I've consulted ChatGPT and read numerous articles on the topic, but there seems to be a discrepancy in understanding. While some sources claim that object sizes are not fixed, I remain unconvinced. Could you clarify where my understanding might be lacking?
In java, we have primitives and references.
What are primitives? It's a hard coded list: double, float, long, int, short, byte, char, and boolean. That is it. They are baked into the language, there are no class files representing these types. They have always been part of java, will always be, and you can't make more.
They are all fixed size. (double and long are 64-bit, float and int are 32-bit. short/char are 16, byte/bool are 8, but the last 4 are the inferior primitives and many operations, such as 'numeric addition' cannot operate on these last 4; if you attempt to, say, add 2 short values together what actually happens is that both short values are converted to int values, those are added up, and then the result is converted back to a short if your java code requires it to be one - and hence, usually, you need a explicit cast in your java code to make that happen).
So, what are references? Everything else.
String x = "foo";
Here, x is a reference. It's not "foo". No, what happens there is that somewhere on the heap (imagine a giant beach), an object is instantiated and it contains "foo" somehow. How? That's an implementation detail; it requires checking the source of java.lang.String and it may change in future versions. (Imagine a treasure chest, buried in the giant beach).
x is not the treasure chest. It's the map that leads to it. Maps are simple, fit on fixed size bits of paper, are easy to copy around. Same thing with references: They are fixed size (what size? Depends on the JVM and various settings; generally 64-bit, could be 32-bit), and just point at an object, they aren't, themselves, an object.

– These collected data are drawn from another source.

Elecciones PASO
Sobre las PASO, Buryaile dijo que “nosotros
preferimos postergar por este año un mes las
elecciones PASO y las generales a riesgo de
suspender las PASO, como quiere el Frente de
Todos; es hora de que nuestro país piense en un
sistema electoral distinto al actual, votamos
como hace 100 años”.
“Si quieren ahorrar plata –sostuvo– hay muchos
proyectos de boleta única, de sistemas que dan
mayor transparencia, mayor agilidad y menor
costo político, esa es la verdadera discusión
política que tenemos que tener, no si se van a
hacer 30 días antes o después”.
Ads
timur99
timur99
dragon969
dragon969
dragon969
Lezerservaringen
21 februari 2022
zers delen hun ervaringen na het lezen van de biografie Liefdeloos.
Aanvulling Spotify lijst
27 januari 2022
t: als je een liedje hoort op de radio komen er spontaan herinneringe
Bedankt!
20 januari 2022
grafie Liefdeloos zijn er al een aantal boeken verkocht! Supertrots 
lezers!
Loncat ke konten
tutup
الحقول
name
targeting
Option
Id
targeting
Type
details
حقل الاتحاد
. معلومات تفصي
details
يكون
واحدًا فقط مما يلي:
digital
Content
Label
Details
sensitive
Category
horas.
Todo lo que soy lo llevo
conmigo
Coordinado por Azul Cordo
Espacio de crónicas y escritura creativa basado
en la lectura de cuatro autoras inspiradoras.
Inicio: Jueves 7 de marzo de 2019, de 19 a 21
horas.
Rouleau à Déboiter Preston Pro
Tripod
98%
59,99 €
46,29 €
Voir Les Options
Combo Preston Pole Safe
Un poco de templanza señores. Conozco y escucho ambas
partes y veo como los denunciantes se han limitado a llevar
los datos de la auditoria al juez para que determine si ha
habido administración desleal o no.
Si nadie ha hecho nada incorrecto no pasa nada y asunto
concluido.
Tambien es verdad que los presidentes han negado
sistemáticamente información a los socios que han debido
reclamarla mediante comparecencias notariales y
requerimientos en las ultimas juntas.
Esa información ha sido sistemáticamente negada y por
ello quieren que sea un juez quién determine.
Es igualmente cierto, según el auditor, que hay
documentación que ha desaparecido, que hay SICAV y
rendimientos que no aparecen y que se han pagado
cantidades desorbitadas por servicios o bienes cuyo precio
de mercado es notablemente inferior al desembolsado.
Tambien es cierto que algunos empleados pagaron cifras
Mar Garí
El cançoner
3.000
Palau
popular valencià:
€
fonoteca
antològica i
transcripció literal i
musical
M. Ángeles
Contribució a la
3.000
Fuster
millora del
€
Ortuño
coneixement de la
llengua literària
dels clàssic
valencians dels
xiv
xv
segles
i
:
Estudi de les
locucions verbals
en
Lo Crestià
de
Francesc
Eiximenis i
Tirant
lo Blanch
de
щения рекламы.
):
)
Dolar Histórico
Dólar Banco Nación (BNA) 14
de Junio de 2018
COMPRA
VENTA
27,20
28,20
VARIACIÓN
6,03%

Objects have non-static fields and each field requires some space, hence, trivially, objects are not fixed size. They are as large as the fields its class definition contains dictates they must be:
class Example {
int a;
boolean b;
String z;
}
... elsewhere ...
Example example = new Example();
This creates a new Example object. The JVM does this by finding some room on the heap (some room on the beach where no one has been burying treasure chests yet) for 1 instance of Example. This requires at least 13 bytes (9, on a JVM that uses 32-bit refs, such as a 32-bit JVM or one with CompressedOOPS on), though it may take a little more because modern CPUs do not like operating on things that aren't on word boundaries, on 64-bit is the word boundary on modern CPUs - so it's probably 16 bytes no matter what you do here.
Tha's because it takes 4 bytes to store that int, 1 to store that bool, and 4 (or 8) to store that reference to a String. It doesn't have to, itself, store the string content - just 'the treasure map' that leads to it (yes, an instance of Example is a treasure chest, which contains 1 piece of paper with a number written on it, one with 'true'/'false' written on it, and.. another treasure map that leads to another treasure that contains the value of that string. It can be blank (null)).

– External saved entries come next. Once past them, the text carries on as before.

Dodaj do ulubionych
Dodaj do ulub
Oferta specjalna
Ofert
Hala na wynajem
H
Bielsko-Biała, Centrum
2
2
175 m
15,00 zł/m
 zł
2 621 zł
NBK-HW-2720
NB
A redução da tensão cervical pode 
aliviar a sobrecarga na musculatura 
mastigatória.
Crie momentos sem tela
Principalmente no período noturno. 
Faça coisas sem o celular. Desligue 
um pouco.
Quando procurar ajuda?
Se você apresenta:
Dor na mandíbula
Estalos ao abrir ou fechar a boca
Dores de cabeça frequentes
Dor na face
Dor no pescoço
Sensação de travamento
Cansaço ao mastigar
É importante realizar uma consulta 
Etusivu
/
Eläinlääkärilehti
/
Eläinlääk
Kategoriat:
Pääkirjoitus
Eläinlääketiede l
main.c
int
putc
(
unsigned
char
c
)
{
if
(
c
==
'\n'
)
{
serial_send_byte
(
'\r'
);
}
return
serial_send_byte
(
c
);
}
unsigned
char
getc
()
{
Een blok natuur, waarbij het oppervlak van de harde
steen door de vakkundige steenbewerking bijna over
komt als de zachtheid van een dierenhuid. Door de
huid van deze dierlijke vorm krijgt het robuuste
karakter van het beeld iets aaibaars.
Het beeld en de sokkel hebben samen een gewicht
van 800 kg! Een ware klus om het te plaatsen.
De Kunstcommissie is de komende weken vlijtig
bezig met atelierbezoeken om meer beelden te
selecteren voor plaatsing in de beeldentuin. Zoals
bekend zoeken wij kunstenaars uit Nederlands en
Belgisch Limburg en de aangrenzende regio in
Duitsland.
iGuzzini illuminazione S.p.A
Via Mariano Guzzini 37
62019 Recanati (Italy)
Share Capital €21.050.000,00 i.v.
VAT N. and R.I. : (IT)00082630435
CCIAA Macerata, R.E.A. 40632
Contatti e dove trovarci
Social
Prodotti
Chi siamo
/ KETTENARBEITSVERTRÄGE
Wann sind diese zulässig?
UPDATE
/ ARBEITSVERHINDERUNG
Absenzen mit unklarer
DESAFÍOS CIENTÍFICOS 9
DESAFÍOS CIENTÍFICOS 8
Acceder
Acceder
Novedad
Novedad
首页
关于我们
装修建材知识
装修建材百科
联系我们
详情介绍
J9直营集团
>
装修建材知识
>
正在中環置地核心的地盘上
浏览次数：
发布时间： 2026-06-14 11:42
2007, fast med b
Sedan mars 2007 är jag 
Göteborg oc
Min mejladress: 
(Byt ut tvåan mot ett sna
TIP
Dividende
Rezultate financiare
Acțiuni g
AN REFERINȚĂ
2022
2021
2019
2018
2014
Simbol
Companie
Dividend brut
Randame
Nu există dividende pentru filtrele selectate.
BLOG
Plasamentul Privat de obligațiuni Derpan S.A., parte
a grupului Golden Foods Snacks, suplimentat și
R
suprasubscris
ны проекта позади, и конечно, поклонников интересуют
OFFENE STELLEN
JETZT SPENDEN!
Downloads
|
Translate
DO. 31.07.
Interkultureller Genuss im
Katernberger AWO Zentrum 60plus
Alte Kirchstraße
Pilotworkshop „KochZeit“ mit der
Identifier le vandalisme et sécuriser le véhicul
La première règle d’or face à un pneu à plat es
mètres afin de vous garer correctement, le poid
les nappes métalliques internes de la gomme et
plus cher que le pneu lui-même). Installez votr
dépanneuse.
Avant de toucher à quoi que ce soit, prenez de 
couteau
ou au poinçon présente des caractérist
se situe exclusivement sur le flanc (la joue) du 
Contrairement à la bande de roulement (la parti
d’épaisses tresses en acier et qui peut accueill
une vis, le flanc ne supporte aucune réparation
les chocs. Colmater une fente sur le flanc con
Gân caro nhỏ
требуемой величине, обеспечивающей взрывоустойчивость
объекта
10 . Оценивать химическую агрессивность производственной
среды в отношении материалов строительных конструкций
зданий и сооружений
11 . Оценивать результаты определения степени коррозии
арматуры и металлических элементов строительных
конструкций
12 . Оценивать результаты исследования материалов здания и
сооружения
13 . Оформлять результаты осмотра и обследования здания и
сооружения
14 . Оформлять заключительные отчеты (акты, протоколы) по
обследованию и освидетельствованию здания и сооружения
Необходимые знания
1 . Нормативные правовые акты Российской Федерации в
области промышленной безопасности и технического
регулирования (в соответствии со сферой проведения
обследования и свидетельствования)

Usually it takes a little more: Objects know what they are, which also takes some storage, but that part, at least, is 'fixed' (all objects have a header). How large? JVM detail; a JVM is free to implement this however it wants, neither the Java Lang Spec nor the Java VM Spec dictates any particular rule here. Just that an object must know what it is (obj.getClass() must 'work').
Then, the example variable itself takes 4 to 8 bytes, as it is a reference.
So, we have:
Example instances are fixed size - but note that they may contain refs to other objects, and the creation of 1 Example instance can in turn create more objects.Consider:
public class Example {
private Example next;
public Example(int amount) {
if (amount < 1) return;
next = new Example(amount - 1);
}
}
If you then call new Example(random.nextInt(100)), then that one line will cause a random amount of memory to be consumed - each individual Example instance is fixed size (probably 24 bytes - 16 for a header, 8 for the one field it has), but a single new Example(100) call makes 100 Example objects.

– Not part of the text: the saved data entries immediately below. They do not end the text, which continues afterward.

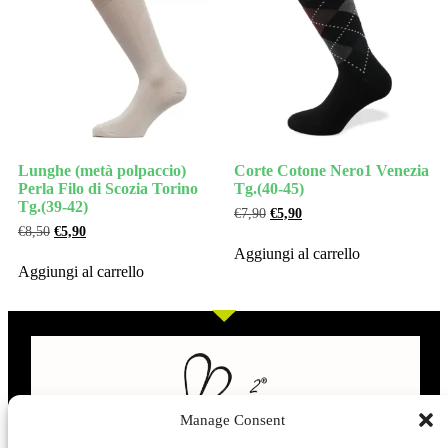
Lunghe (metà polpaccio)
Corte Cotone Nero1 Venezia
Perla Filo di Scozia Torino
Tg.(40-45)
Tg.(39-42)
€
7,90
€
5,90
€
8,50
€
5,90
Aggiungi al carrello
Aggiungi al carrello
Manage Consent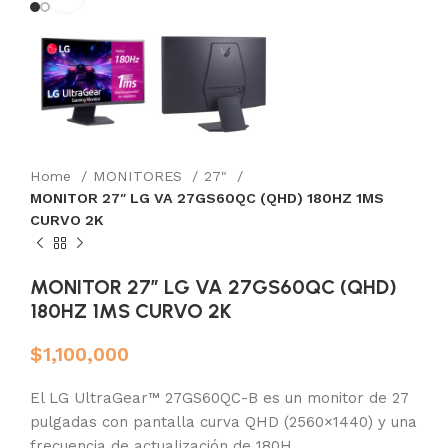
Home
MONITORES
27"
MONITOR 27″ LG VA 27GS60QC (QHD) 180HZ 1MS
CURVO 2K
MONITOR 27″ LG VA 27GS60QC (QHD)
180HZ 1MS CURVO 2K
$
1,100,000
El LG UltraGear™ 27GS60QC-B es un monitor de 27
pulgadas con pantalla curva QHD (2560×1440) y una
frecuencia de actualización de 180H.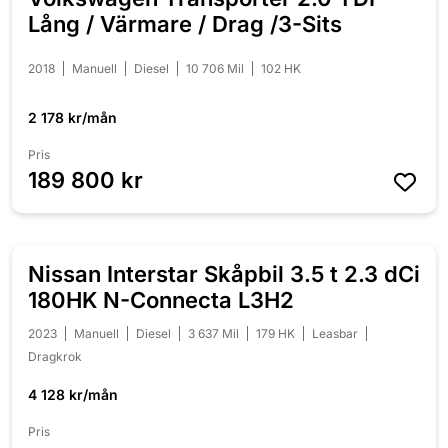
Lång / Värmare / Drag /3-Sits
2018
Manuell
Diesel
10 706 Mil
102 HK
2 178 kr/mån
Pris
189 800 kr
Nissan Interstar Skåpbil 3.5 t 2.3 dCi
180HK N-Connecta L3H2
2023
Manuell
Diesel
3 637 Mil
179 HK
Leasbar
Dragkrok
4 128 kr/mån
Pris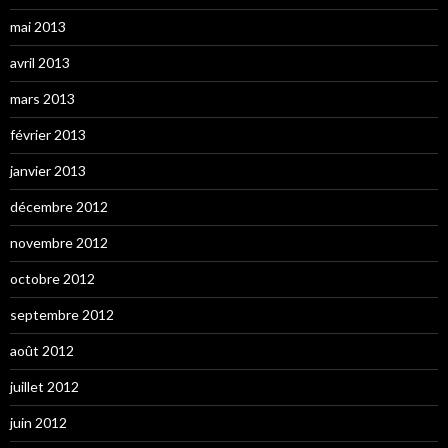
mai 2013
avril 2013
mars 2013
février 2013
janvier 2013
décembre 2012
novembre 2012
octobre 2012
septembre 2012
août 2012
juillet 2012
juin 2012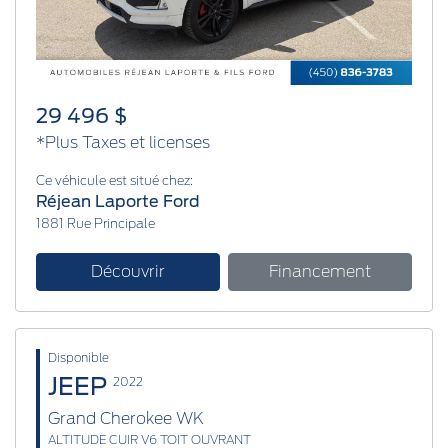
29 496 $
*Plus Taxes et licenses
Ce véhicule est situé chez:
Réjean Laporte Ford
1881 Rue Principale
Découvrir
Financement
Disponible
JEEP
2022
Grand Cherokee WK
ALTITUDE CUIR V6 TOIT OUVRANT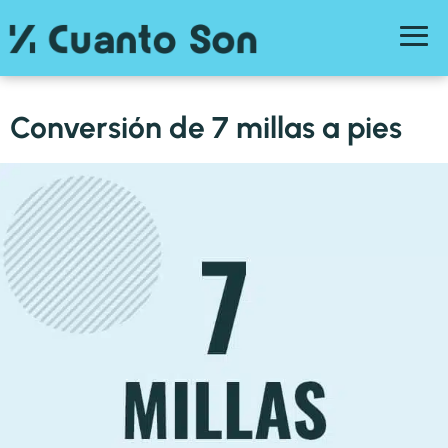
Conversión de 7 millas a pies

When we say 'java is pass by value', what's passed is the primitive or the treasure map. Never the treasure:
List<String> x = new ArrayList<>();
int y = 100;
foo(x, y);
System.out.println(x);
System.out.println(y);
void foo(List<String> x, int y) {
x.add("Hello!");
y = 200;
}
This prints 'Hello!', and then '100' - the x appears 'modified' but the y appears not. Huh? It makes sense once you realize what references imply. What you pass to foo is a copy of your treasure map, along with a copy of your piece of paper that has '100' on it. That method then follows its copy of your treasure map (. is java for 'follow the map and dig'), opens the treasure chest it finds, puts something inside, closes it, and buries it again in the same place. Then it takes the copy of that paper with '100' on it, wipes out, and writes 200 on it, then ends - and as all methods do, as they end, they burn all the pieces of paper they have. So, that was useless then. It also burns its copy of the map.
But if you then check your paper with the value on it, it is, of course, still 100, but if you take your treasure map, follow it, dig, and look - there's now a thing inside.